US Pension Briefing – February 2023

Key takeaways

  • Discount rates increased during February, with the FTSE Pension Liability Index up about 0.35% higher than at the end of January.
  • Equity markets declined during February on continued fears of a recession in 2023.
  • Funded status for most pension plans increased with liability gains outweighing investment losses.

February 2023 summary

February started with the Fed raising rates by 25 basis points (0.25%) despite strong data that inflation has eased. The 0.25% hike is smaller than the 0.75% and 0.50% hikes over the past year and reflects the Fed’s notion that while inflation may be cooling, it’s still high and the labor market is still relatively strong. The February inflation report showed inflation at levels that were higher than expected which sent market sentiment downward and spreads up. US and global government yields were higher in February and US credit spreads widened modestly with the narrative being that rates will need to remain at higher levels for longer.  
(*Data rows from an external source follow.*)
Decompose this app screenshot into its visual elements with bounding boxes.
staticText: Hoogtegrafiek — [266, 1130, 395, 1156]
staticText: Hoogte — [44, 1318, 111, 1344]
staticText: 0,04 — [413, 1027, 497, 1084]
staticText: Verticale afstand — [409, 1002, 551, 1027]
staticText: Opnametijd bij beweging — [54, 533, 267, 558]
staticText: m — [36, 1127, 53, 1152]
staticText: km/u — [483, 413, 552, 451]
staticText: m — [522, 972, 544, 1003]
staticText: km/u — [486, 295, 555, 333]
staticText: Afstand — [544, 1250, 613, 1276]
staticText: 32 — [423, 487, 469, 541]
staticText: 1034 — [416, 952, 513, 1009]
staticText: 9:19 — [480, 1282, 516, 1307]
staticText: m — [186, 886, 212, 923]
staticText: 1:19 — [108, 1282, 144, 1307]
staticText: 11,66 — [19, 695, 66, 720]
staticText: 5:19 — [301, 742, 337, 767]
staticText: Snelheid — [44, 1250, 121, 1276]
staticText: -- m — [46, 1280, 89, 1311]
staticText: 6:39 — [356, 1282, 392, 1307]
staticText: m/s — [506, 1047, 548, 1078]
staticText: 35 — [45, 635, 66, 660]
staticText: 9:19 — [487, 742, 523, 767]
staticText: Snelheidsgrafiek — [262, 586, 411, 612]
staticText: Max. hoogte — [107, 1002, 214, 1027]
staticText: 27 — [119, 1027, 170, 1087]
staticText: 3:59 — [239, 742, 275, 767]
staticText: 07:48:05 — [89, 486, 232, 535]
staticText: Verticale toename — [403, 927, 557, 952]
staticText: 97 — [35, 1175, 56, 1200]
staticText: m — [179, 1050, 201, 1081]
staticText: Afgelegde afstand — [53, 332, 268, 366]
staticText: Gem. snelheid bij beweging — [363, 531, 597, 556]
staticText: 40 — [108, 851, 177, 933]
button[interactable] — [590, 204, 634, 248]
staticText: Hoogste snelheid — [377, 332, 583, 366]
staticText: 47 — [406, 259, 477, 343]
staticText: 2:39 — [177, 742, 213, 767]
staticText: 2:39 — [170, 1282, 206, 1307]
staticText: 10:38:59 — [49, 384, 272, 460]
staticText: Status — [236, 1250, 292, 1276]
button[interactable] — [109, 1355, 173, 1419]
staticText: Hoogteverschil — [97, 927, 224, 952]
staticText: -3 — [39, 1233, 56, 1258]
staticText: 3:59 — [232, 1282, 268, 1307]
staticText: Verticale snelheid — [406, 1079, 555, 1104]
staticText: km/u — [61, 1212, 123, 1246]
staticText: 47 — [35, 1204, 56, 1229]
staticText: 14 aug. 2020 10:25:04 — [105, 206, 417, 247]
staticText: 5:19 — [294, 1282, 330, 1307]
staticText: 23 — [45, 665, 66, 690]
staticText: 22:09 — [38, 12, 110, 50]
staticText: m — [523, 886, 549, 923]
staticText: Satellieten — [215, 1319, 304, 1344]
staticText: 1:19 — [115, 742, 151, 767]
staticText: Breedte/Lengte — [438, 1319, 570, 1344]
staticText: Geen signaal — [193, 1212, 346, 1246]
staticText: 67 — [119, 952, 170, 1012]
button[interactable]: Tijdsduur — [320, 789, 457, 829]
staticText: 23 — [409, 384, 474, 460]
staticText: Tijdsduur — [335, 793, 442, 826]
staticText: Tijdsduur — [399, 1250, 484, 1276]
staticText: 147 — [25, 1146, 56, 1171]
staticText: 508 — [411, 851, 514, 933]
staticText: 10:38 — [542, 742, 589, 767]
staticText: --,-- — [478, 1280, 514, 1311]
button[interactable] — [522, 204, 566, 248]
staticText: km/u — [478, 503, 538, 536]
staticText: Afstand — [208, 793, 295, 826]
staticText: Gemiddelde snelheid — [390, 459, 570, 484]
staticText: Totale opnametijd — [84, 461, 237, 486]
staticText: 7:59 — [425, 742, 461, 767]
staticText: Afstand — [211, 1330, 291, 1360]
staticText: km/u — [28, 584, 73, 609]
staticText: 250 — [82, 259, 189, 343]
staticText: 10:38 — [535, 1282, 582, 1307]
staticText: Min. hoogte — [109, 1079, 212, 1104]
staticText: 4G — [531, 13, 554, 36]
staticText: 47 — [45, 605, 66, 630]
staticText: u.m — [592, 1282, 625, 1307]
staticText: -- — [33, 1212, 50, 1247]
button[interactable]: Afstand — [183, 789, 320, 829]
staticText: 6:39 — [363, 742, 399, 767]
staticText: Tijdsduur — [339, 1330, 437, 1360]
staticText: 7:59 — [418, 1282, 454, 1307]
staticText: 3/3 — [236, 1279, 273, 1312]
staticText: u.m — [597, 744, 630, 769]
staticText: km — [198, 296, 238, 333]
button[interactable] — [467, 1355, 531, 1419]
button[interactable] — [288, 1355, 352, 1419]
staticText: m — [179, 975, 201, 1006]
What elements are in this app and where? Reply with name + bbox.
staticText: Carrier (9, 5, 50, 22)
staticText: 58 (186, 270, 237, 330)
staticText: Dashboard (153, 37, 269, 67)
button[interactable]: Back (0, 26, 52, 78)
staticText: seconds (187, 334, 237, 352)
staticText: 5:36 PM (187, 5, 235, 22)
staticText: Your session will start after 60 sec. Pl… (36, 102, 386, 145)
Despite the poor investment returns from down equity markets and rising fixed income yields and spreads, pension plan sponsors most likely saw increases to funded status due to liabilities that declined more than investment portfolios. The amount of the increase will largely be dependent on the allocation of assets with larger increases associated with larger allocations to equities.

Discount rates & asset returns

FTSE pension discount rate index last 12 months

Source: FTSE Pension Liability Index

Discount rates rose in February, with the FTSE pension discount curve finishing the month slightly over 5.00% matching levels from year-end 2022. The FTSE curve is up nearly 1.7% over a one-year timeframe but still below the 2022 high of 5.51%.

February 2023 investment returns (%)

Source: Morningstar

Equity returns were negative in February for most countries and sectors. The US 10-year Treasury yield ended February at 3.92% as markets priced in more monetary tightening, which led to negative returns for fixed income. Spreads widened modestly over the month besides high yield corporate spreads. The US dollar gained 2.86%, the first month of positive returns since September.